## WHAT NEEDS TO BE DONE
Check the data underneath for lines holding the word "venom", and state only how many you find.

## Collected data
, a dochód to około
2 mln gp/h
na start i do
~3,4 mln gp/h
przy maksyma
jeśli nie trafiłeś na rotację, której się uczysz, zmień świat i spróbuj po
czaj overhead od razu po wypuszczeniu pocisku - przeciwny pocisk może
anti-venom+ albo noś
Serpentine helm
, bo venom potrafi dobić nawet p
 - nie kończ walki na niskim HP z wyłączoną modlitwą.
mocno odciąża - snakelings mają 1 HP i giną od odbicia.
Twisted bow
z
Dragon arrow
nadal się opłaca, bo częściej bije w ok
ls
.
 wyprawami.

* * *

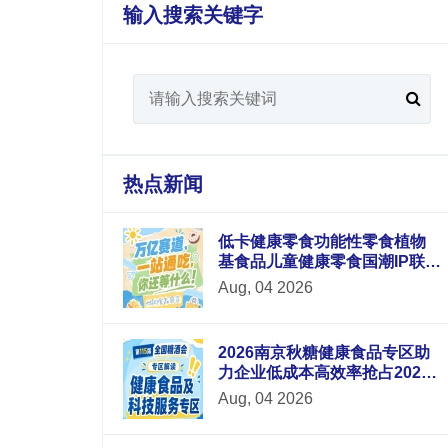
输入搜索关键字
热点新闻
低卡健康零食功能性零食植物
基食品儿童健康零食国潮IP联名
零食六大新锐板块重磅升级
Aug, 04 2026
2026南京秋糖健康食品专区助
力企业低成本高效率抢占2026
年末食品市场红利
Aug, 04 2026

## TASK OUTPUT
2